(Collected data)
Segment Open
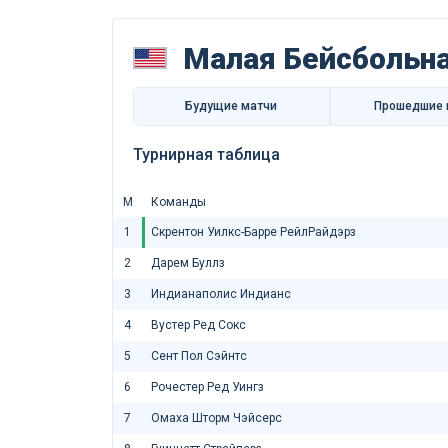
Малая Бейсбольна
Будущие матчи
Прошедшие 
Турнирная таблица
М
Команды
1
Скрентон Уилкс-Барре РейлРайдэрз
2
Дарем Буллз
3
Индианаполис Индианс
4
Вустер Ред Сокс
5
Сент Пол Сэйнтс
6
Рочестер Ред Уингз
7
Омаха Шторм Чэйсерс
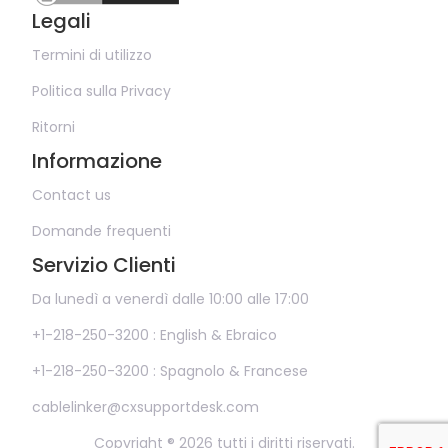
Legali
Termini di utilizzo
Politica sulla Privacy
Ritorni
Informazione
Contact us
Domande frequenti
Servizio Clienti
Da lunedì a venerdì dalle 10:00 alle 17:00
+1-218-250-3200 : English & Ebraico
+1-218-250-3200 : Spagnolo & Francese
cablelinker@cxsupportdesk.com
Copyright ® 2026 tutti i diritti riservati.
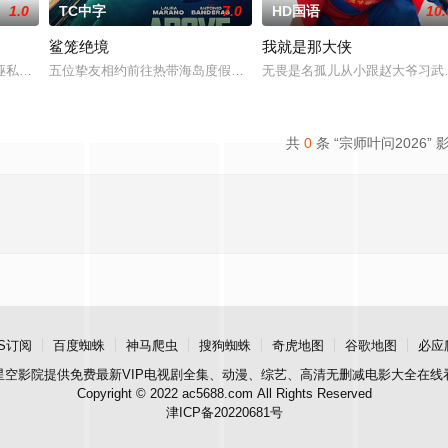
1.0
TC中字
7.0
HD国语
10.
鲨笼绝境
我就是那大侠
诬私贪国库银两，身陷囹圄在即，叶庭急召其子叶护相见。叶护心知父亲蒙冤，
五位挚友相约前往热带海岛度假，计划在碧蓝海域中体验刺激的鲨鱼
无畏是名孤儿从小跟赵大爷习武
共
0
条 “宗师叶问2026” 
S订阅
百度蜘蛛
神马爬虫
搜狗蜘蛛
奇虎地图
谷歌地图
必应
星空影院
提供免费最新VIP电视剧全集、动漫、综艺、高清无删减电影大全在线
Copyright © 2022 ac5688.com All Rights Reserved
津ICP备20220681号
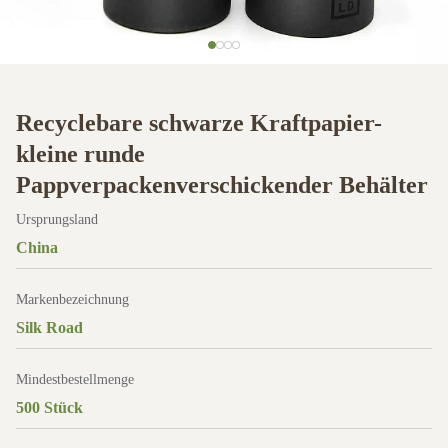
Recyclebare schwarze Kraftpapier-
kleine runde
Pappverpackenverschickender Behälter
Ursprungsland
China
Markenbezeichnung
Silk Road
Mindestbestellmenge
500 Stück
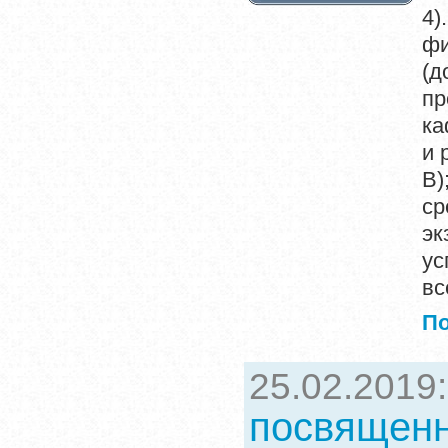
4)
фи
(
пр
ка
и 
В)
ср
эк
ус
вс
П
25.02.2019
посвященн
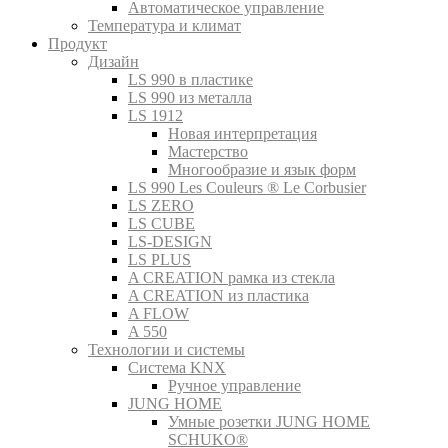
Автоматическое управление
Температура и климат
Продукт
Дизайн
LS 990 в пластике
LS 990 из металла
LS 1912
Новая интерпретация
Мастерство
Многообразие и язык форм
LS 990 Les Couleurs ® Le Corbusier
LS ZERO
LS CUBE
LS-DESIGN
LS PLUS
A CREATION рамка из стекла
A CREATION из пластика
A FLOW
A 550
Технологии и системы
Система KNX
Ручное управление
JUNG HOME
Умные розетки JUNG HOME
SCHUKO®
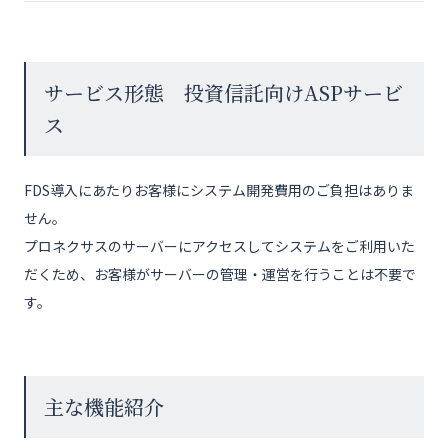
サービス形態 投資信託向けASPサービ
ス
FDS導入にあたりお客様にシステム開発費用のご負担はありま
せん。
プロネクサスのサーバーにアクセスしてシステムをご利用いた
だくため、お客様がサーバーの管理・運営を行うことは不要で
す。
主な機能紹介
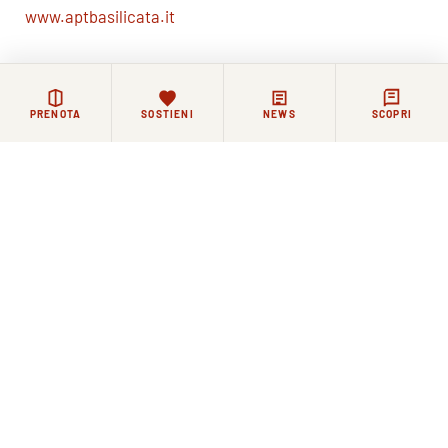
www.aptbasilicata.it
Altre notizie dalla Basilica
PRENOTA
SOSTIENI
NEWS
SCOPRI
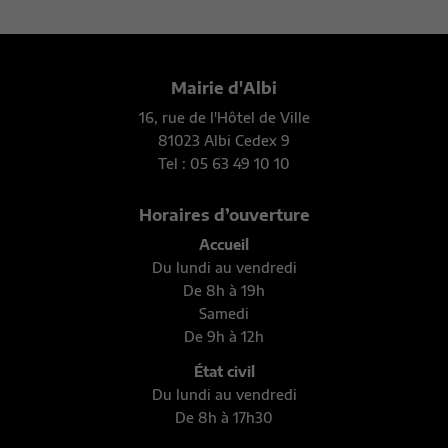
Mairie d'Albi
16, rue de l'Hôtel de Ville
81023 Albi Cedex 9
Tel : 05 63 49 10 10
Horaires d’ouverture
Accueil
Du lundi au vendredi
De 8h à 19h
Samedi
De 9h à 12h
État civil
Du lundi au vendredi
De 8h à 17h30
Segment Closed
> _Exercise aim_
The preceding entries are to be returned verbatim, with every picture excluded.

> _Your response_
Малая Бейсбольна
Будущие матчи
Прошедшие 
Турнирная таблица
М
Команды
1
Скрентон Уилкс-Барре РейлРайдэрз
2
Дарем Буллз
3
Индианаполис Индианс
4
Вустер Ред Сокс
5
Сент Пол Сэйнтс
6
Рочестер Ред Уингз
7
Омаха Шторм Чэйсерс
Legali
Termini di utilizzo
Politica sulla Privacy
Ritorni
Informazione
Contact us
Domande frequenti
Servizio Clienti
Da lunedì a venerdì dalle 10:00 alle 17:00
+1-218-250-3200 : English & Ebraico
+1-218-250-3200 : Spagnolo & Francese
cablelinker@cxsupportdesk.com
Copyright ® 2026 tutti i diritti riservati.
1.0
TC中字
7.0
HD国语
10.
鲨笼绝境
我就是那大侠
诬私贪国库银两，身陷囹圄在即，叶庭急召其子叶护相见。叶护心知父亲蒙冤，
五位挚友相约前往热带海岛度假，计划在碧蓝海域中体验刺激的鲨鱼
无畏是名孤儿从小跟赵大爷习武
共
0
条 “宗师叶问2026” 
S订阅
百度蜘蛛
神马爬虫
搜狗蜘蛛
奇虎地图
谷歌地图
必应
星空影院
提供免费最新VIP电视剧全集、动漫、综艺、高清无删减电影大全在线
Copyright © 2022 ac5688.com All Rights Reserved
津ICP备20220681号
Recyclebare schwarze Kraftpapier-
kleine runde
Pappverpackenverschickender Behälter
Ursprungsland
China
Markenbezeichnung
Silk Road
Mindestbestellmenge
500 Stück
4)
фи
(
пр
ка
и 
В)
ср
эк
ус
вс
П
25.02.2019
посвященн
Автоматическое управление
Температура и климат
Продукт
Дизайн
LS 990 в пластике
LS 990 из металла
LS 1912
Новая интерпретация
Мастерство
Многообразие и язык форм
LS 990 Les Couleurs ® Le Corbusier
LS ZERO
LS CUBE
LS-DESIGN
LS PLUS
A CREATION рамка из стекла
A CREATION из пластика
A FLOW
A 550
Технологии и системы
Система KNX
Ручное управление
JUNG HOME
Умные розетки JUNG HOME
SCHUKO®
サービス形態 投資信託向けASPサービ
ス
FDS導入にあたりお客様にシステム開発費用のご負担はありま
せん。
プロネクサスのサーバーにアクセスしてシステムをご利用いた
だくため、お客様がサーバーの管理・運営を行うことは不要で
す。
主な機能紹介
www.aptbasilicata.it
Altre notizie dalla Basilica
PRENOTA
SOSTIENI
NEWS
SCOPRI
Mairie d'Albi
16, rue de l'Hôtel de Ville
81023 Albi Cedex 9
Tel : 05 63 49 10 10
Horaires d’ouverture
Accueil
Du lundi au vendredi
De 8h à 19h
Samedi
De 9h à 12h
État civil
Du lundi au vendredi
De 8h à 17h30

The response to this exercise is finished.